:: DATA SHOWN ::
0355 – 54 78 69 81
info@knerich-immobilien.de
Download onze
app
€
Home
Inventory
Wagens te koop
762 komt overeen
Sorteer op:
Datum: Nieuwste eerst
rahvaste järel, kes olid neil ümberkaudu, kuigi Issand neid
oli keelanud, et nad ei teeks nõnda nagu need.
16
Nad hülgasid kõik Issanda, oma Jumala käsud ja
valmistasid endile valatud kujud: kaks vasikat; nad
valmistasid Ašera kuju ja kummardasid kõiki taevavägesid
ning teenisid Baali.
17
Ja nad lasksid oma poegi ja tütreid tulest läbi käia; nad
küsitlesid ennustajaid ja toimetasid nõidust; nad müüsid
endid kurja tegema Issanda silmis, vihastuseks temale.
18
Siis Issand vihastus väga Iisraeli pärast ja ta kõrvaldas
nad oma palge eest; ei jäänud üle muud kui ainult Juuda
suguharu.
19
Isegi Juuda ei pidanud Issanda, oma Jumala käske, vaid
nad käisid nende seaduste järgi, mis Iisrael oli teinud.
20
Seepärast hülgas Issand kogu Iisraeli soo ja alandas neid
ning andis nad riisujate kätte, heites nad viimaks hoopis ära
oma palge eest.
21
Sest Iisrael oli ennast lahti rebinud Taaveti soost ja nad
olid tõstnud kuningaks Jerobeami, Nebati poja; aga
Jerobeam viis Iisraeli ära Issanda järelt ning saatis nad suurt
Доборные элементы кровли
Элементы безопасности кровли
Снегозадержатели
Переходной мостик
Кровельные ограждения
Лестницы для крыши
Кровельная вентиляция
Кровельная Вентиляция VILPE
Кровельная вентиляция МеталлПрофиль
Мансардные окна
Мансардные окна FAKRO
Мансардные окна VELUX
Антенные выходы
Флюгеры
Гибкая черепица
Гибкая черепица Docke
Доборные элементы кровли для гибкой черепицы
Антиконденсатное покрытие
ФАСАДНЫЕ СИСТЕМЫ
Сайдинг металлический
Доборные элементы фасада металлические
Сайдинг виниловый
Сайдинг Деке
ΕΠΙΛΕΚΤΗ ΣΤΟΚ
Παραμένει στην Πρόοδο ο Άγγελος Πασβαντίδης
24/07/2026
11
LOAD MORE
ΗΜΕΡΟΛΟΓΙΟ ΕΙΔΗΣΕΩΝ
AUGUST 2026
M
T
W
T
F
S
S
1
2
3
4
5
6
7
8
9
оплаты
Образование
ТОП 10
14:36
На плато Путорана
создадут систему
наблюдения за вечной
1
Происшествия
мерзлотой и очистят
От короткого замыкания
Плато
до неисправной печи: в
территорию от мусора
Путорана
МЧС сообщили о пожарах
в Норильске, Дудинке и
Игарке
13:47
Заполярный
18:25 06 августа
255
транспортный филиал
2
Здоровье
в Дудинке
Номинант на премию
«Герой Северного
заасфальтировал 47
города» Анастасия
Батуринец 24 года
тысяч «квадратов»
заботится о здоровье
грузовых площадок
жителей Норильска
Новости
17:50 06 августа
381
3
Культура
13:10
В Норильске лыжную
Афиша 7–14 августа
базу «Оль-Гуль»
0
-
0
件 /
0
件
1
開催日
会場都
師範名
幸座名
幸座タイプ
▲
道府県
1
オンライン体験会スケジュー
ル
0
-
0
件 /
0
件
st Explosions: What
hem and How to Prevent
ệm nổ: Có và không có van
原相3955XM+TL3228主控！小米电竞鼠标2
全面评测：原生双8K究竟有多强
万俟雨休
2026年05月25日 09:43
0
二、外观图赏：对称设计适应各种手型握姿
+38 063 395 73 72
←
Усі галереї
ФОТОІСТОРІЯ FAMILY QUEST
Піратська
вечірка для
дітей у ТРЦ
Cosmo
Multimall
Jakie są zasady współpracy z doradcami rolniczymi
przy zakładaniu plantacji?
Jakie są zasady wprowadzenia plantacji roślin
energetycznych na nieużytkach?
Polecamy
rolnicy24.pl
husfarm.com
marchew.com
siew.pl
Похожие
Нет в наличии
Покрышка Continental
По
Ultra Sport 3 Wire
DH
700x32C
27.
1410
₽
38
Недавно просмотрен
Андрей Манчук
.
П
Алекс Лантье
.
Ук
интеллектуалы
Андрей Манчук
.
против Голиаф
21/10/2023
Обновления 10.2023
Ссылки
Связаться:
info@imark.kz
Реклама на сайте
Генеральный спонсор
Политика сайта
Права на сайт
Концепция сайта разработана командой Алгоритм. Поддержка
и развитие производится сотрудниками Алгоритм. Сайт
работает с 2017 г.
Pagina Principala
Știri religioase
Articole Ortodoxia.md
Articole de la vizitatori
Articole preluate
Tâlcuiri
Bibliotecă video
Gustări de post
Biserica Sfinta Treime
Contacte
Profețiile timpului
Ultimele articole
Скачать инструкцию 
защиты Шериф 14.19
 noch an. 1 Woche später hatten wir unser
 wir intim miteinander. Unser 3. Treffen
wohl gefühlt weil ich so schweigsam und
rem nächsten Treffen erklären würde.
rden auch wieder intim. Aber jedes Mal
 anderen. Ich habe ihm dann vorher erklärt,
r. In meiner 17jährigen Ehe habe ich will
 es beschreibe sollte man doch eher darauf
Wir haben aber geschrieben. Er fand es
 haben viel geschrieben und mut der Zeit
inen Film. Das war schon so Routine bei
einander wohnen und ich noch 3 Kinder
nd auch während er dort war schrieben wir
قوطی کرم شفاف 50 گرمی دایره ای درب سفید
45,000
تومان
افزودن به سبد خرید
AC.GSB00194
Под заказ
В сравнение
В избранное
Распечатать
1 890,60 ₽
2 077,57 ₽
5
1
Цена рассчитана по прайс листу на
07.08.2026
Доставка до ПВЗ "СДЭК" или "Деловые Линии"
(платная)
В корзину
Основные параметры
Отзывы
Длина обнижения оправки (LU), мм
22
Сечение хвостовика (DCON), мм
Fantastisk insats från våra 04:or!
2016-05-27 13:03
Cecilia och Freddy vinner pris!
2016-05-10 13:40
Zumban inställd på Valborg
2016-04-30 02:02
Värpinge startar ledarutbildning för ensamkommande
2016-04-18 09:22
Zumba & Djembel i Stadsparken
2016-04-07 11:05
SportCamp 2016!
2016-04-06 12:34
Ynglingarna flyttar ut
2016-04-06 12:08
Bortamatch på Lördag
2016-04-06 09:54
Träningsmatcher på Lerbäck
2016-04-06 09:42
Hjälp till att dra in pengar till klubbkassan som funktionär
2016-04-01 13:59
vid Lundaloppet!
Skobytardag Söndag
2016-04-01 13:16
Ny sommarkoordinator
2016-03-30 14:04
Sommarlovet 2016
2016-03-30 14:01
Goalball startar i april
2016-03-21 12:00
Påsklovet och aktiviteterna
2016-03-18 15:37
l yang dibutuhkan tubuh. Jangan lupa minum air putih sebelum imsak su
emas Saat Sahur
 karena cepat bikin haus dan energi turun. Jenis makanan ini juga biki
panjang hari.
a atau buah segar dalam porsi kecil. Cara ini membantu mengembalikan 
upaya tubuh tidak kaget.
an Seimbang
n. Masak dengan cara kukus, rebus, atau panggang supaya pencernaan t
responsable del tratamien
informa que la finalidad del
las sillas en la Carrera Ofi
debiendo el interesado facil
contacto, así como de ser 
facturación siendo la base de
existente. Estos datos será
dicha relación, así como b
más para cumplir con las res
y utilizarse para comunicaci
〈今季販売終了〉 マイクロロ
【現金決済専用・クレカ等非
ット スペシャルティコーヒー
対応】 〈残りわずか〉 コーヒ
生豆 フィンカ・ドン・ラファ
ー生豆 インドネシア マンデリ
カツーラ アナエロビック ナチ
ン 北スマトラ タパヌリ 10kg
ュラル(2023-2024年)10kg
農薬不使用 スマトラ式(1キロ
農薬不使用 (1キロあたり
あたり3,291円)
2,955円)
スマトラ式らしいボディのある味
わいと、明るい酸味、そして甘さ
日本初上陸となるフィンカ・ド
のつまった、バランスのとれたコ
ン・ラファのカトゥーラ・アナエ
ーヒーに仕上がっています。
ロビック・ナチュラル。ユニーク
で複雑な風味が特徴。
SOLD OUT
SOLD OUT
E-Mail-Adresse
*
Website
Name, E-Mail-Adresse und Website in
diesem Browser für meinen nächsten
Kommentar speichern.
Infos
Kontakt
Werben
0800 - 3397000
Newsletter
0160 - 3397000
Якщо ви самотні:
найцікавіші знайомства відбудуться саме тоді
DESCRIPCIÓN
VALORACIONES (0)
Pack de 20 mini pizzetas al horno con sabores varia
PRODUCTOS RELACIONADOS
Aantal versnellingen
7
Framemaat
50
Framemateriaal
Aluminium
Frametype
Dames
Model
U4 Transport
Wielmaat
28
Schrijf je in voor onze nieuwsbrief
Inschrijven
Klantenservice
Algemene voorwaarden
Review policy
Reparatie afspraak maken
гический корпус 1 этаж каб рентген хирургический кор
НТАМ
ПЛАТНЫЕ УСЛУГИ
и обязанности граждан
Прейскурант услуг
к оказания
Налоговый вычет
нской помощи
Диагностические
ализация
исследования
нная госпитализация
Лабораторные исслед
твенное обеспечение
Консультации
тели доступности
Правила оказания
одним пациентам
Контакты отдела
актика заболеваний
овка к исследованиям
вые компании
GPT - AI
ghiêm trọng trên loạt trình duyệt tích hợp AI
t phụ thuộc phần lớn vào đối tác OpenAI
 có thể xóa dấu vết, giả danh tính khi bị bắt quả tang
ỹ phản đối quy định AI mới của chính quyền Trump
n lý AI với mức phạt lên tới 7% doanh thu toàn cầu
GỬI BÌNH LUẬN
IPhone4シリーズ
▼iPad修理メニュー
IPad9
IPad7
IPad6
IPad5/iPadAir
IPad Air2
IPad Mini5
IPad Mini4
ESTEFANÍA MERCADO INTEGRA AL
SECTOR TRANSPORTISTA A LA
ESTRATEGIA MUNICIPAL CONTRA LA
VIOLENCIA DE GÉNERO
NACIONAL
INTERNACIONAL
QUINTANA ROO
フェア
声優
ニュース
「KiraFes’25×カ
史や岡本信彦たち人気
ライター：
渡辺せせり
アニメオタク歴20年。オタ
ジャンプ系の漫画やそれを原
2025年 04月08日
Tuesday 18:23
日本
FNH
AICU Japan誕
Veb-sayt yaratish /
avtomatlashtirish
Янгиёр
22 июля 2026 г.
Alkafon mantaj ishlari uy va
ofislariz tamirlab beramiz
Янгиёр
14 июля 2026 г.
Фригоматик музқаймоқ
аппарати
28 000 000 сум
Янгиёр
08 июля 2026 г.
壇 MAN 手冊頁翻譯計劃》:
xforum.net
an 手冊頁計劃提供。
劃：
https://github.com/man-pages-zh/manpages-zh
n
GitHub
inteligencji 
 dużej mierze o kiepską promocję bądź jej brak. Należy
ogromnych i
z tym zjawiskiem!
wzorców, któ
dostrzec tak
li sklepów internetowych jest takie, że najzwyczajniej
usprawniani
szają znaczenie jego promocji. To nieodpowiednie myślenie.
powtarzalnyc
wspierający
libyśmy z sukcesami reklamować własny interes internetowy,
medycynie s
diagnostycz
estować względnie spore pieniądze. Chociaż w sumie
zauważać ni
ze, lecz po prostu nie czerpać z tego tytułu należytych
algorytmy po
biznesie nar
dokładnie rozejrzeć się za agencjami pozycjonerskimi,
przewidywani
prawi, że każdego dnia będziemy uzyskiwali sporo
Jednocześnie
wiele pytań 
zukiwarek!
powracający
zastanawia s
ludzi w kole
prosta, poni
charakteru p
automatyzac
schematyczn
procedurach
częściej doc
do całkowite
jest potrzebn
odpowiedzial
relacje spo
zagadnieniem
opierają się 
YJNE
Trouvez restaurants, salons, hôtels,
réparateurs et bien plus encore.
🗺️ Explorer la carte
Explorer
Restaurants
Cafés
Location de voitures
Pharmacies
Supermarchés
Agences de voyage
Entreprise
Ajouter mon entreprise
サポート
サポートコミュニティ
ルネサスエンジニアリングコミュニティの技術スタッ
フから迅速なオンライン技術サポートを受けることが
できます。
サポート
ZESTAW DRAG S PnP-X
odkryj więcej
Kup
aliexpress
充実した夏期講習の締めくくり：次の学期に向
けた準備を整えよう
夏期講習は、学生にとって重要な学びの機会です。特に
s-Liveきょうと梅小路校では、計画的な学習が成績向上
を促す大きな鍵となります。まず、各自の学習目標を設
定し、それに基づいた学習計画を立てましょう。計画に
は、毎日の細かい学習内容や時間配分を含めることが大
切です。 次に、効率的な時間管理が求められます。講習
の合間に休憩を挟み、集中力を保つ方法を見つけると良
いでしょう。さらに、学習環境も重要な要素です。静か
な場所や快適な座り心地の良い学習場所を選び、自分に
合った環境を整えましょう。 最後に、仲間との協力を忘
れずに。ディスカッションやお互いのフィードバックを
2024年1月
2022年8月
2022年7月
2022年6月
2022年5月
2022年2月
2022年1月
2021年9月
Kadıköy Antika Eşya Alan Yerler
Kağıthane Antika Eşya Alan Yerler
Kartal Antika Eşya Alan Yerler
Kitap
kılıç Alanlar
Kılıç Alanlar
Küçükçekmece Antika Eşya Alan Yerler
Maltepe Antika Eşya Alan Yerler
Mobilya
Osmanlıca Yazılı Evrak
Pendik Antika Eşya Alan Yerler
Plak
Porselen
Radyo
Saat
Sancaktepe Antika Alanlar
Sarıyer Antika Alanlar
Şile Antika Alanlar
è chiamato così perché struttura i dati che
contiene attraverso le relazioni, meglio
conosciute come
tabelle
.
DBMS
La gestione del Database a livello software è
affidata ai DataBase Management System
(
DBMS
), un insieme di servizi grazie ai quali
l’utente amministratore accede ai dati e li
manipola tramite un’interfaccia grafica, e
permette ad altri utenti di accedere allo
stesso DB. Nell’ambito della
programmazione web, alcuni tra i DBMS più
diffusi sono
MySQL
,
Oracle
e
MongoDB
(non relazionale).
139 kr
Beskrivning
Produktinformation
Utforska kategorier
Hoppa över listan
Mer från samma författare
:::
● WHAT THIS TASK INVOLVES
Reproduce only what lies between the start of the listing above and the end of the line containing "küsitlesid ennustajaid ja", keeping every line exact.

● TASK RESPONSE
0355 – 54 78 69 81
info@knerich-immobilien.de
Download onze
app
€
Home
Inventory
Wagens te koop
762 komt overeen
Sorteer op:
Datum: Nieuwste eerst
rahvaste järel, kes olid neil ümberkaudu, kuigi Issand neid
oli keelanud, et nad ei teeks nõnda nagu need.
16
Nad hülgasid kõik Issanda, oma Jumala käsud ja
valmistasid endile valatud kujud: kaks vasikat; nad
valmistasid Ašera kuju ja kummardasid kõiki taevavägesid
ning teenisid Baali.
17
Ja nad lasksid oma poegi ja tütreid tulest läbi käia; nad
küsitlesid ennustajaid ja toimetasid nõidust; nad müüsid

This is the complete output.